_Work to be completed_: Omit the pictures. Print each entry below exactly.

-- Opening Marker --

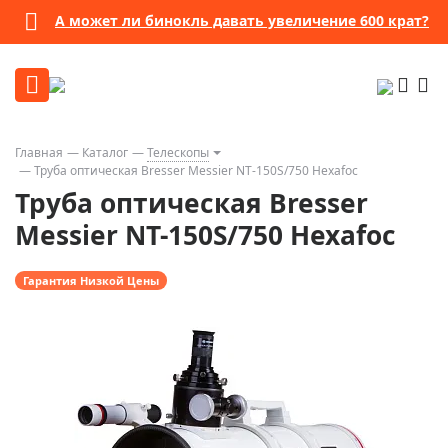
А может ли бинокль давать увеличение 600 крат?
Главная
Каталог
Телескопы
Труба оптическая Bresser Messier NT-150S/750 Hexafoc
Труба оптическая Bresser
Messier NT-150S/750 Hexafoc
Гарантия Низкой Цены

-- Closing Marker --

_Exercise output_:
А может ли бинокль давать увеличение 600 крат?
Главная
Каталог
Телескопы
Труба оптическая Bresser Messier NT-150S/750 Hexafoc
Труба оптическая Bresser
Messier NT-150S/750 Hexafoc
Гарантия Низкой Цены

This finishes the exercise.